→ Exercise instructions:
When you return the data, keep every line exactly as it is and leave out the pictures.

→ Supplied data:
=== Section Start ===

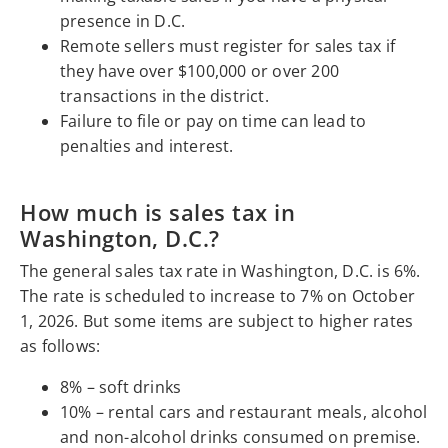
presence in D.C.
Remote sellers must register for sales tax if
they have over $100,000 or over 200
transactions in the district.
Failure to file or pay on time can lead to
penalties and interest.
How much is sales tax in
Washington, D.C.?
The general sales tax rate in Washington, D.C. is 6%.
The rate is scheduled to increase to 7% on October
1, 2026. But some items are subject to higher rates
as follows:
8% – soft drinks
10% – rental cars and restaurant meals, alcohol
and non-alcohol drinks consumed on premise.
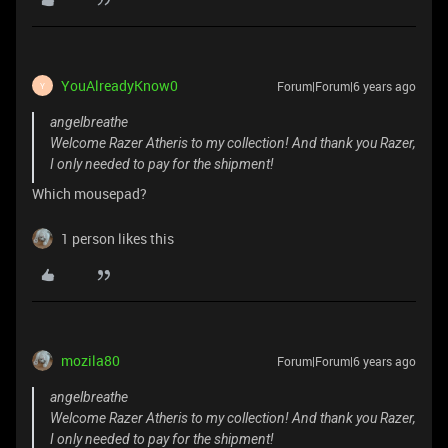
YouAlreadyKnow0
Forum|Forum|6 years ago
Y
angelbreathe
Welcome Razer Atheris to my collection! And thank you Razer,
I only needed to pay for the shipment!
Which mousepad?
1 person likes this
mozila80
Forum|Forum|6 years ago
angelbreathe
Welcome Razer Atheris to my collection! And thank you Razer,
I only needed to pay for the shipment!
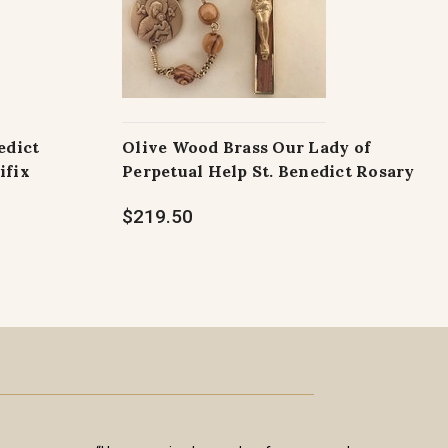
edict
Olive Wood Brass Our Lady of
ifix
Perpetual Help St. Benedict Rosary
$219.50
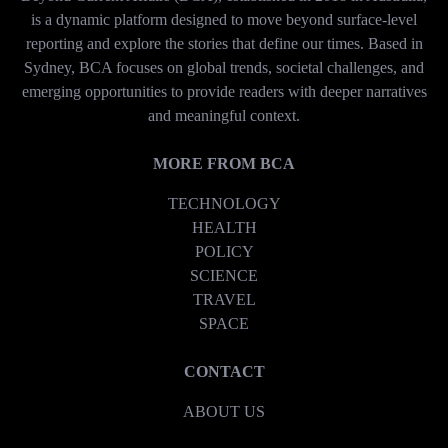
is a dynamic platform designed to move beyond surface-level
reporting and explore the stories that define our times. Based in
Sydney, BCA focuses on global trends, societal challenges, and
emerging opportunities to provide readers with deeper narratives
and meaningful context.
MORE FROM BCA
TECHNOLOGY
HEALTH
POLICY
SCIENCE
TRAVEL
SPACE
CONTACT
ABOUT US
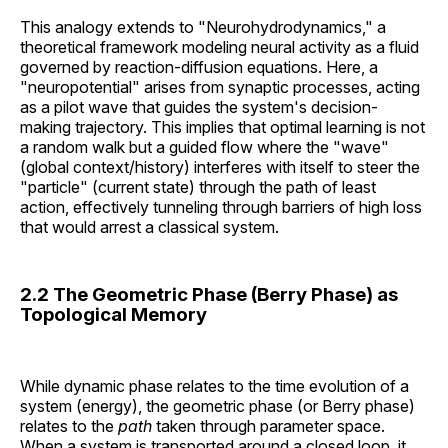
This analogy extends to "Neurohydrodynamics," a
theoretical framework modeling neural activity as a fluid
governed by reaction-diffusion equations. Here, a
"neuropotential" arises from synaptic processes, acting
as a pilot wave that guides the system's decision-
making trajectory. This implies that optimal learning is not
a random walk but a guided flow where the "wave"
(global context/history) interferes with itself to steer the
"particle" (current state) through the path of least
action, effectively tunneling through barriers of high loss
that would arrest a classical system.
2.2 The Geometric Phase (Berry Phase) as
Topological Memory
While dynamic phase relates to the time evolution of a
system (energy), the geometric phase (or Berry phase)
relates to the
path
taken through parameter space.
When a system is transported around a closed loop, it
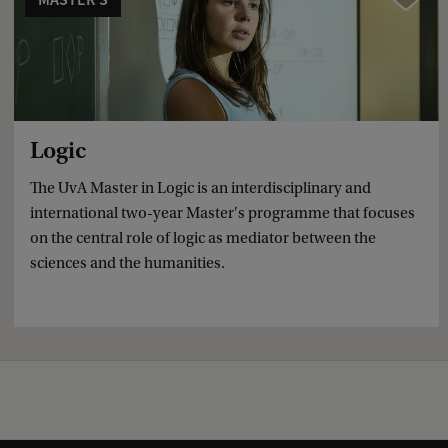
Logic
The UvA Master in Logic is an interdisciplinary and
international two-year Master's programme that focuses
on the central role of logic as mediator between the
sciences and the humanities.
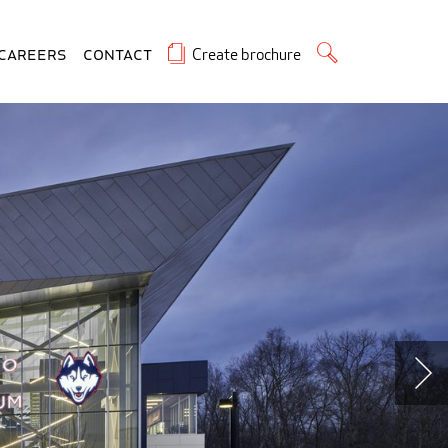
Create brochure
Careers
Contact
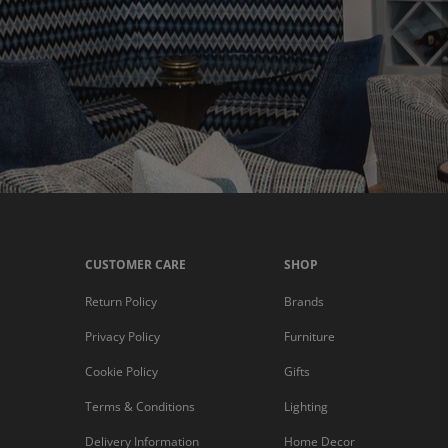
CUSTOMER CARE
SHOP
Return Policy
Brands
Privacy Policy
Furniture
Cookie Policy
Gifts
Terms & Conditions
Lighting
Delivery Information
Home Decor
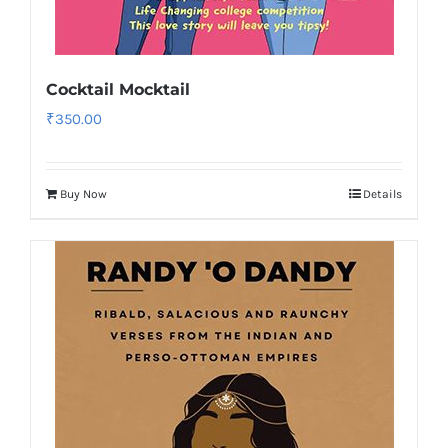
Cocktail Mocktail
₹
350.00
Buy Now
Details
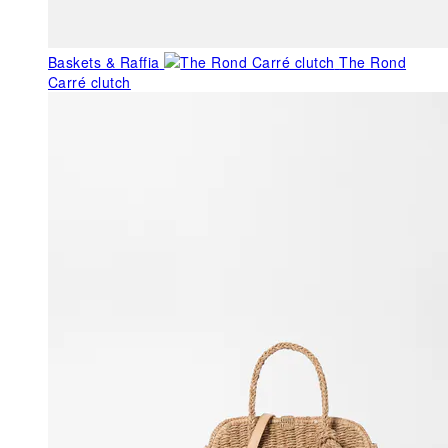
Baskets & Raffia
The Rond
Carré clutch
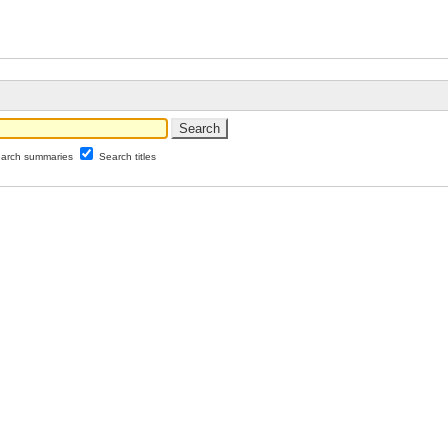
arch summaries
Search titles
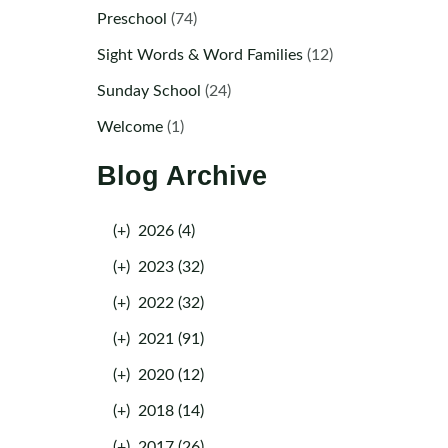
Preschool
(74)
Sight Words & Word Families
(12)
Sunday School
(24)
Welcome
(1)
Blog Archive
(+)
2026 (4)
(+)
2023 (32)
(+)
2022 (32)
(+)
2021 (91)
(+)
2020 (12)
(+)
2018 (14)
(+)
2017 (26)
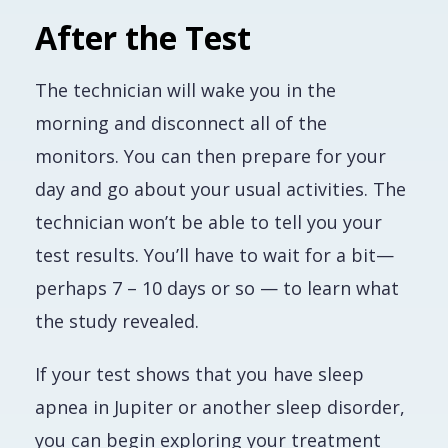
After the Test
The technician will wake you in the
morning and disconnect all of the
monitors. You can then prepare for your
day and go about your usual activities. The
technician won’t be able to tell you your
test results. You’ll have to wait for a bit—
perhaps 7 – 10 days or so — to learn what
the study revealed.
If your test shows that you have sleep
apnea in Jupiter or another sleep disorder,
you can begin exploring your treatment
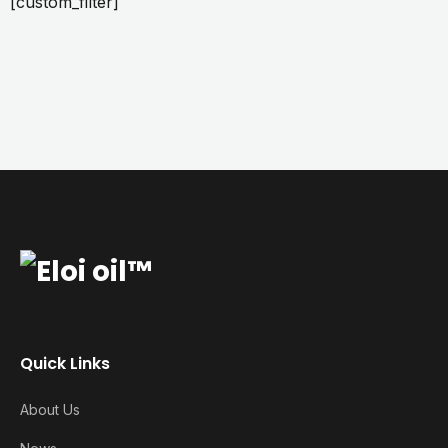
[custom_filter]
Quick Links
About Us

=== Section End ===

→ Result of the exercise:
presence in D.C.
Remote sellers must register for sales tax if
they have over $100,000 or over 200
transactions in the district.
Failure to file or pay on time can lead to
penalties and interest.
How much is sales tax in
Washington, D.C.?
The general sales tax rate in Washington, D.C. is 6%.
The rate is scheduled to increase to 7% on October
1, 2026. But some items are subject to higher rates
as follows:
8% – soft drinks
10% – rental cars and restaurant meals, alcohol
and non-alcohol drinks consumed on premise.
YouAlreadyKnow0
Forum|Forum|6 years ago
Y
angelbreathe
Welcome Razer Atheris to my collection! And thank you Razer,
I only needed to pay for the shipment!
Which mousepad?
1 person likes this
mozila80
Forum|Forum|6 years ago
angelbreathe
Welcome Razer Atheris to my collection! And thank you Razer,
I only needed to pay for the shipment!
edict
Olive Wood Brass Our Lady of
ifix
Perpetual Help St. Benedict Rosary
$219.50
is a dynamic platform designed to move beyond surface-level
reporting and explore the stories that define our times. Based in
Sydney, BCA focuses on global trends, societal challenges, and
emerging opportunities to provide readers with deeper narratives
and meaningful context.
MORE FROM BCA
TECHNOLOGY
HEALTH
POLICY
SCIENCE
TRAVEL
SPACE
CONTACT
ABOUT US
This analogy extends to "Neurohydrodynamics," a
theoretical framework modeling neural activity as a fluid
governed by reaction-diffusion equations. Here, a
"neuropotential" arises from synaptic processes, acting
as a pilot wave that guides the system's decision-
making trajectory. This implies that optimal learning is not
a random walk but a guided flow where the "wave"
(global context/history) interferes with itself to steer the
"particle" (current state) through the path of least
action, effectively tunneling through barriers of high loss
that would arrest a classical system.
2.2 The Geometric Phase (Berry Phase) as
Topological Memory
While dynamic phase relates to the time evolution of a
system (energy), the geometric phase (or Berry phase)
relates to the
path
taken through parameter space.
When a system is transported around a closed loop, it
Logic
The UvA Master in Logic is an interdisciplinary and
international two-year Master's programme that focuses
on the central role of logic as mediator between the
sciences and the humanities.
Create brochure
Careers
Contact
CUSTOMER CARE
SHOP
Return Policy
Brands
Privacy Policy
Furniture
Cookie Policy
Gifts
Terms & Conditions
Lighting
Delivery Information
Home Decor
Cocktail Mocktail
₹
350.00
Buy Now
Details
Baskets & Raffia
The Rond
Carré clutch
arch summaries
Search titles
Preschool
(74)
Sight Words & Word Families
(12)
Sunday School
(24)
Welcome
(1)
Blog Archive
(+)
2026 (4)
(+)
2023 (32)
(+)
2022 (32)
(+)
2021 (91)
(+)
2020 (12)
(+)
2018 (14)
(+)
2017 (26)
After the Test
The technician will wake you in the
morning and disconnect all of the
monitors. You can then prepare for your
day and go about your usual activities. The
technician won’t be able to tell you your
test results. You’ll have to wait for a bit—
perhaps 7 – 10 days or so — to learn what
the study revealed.
If your test shows that you have sleep
apnea in Jupiter or another sleep disorder,
you can begin exploring your treatment
[custom_filter]
Quick Links
About Us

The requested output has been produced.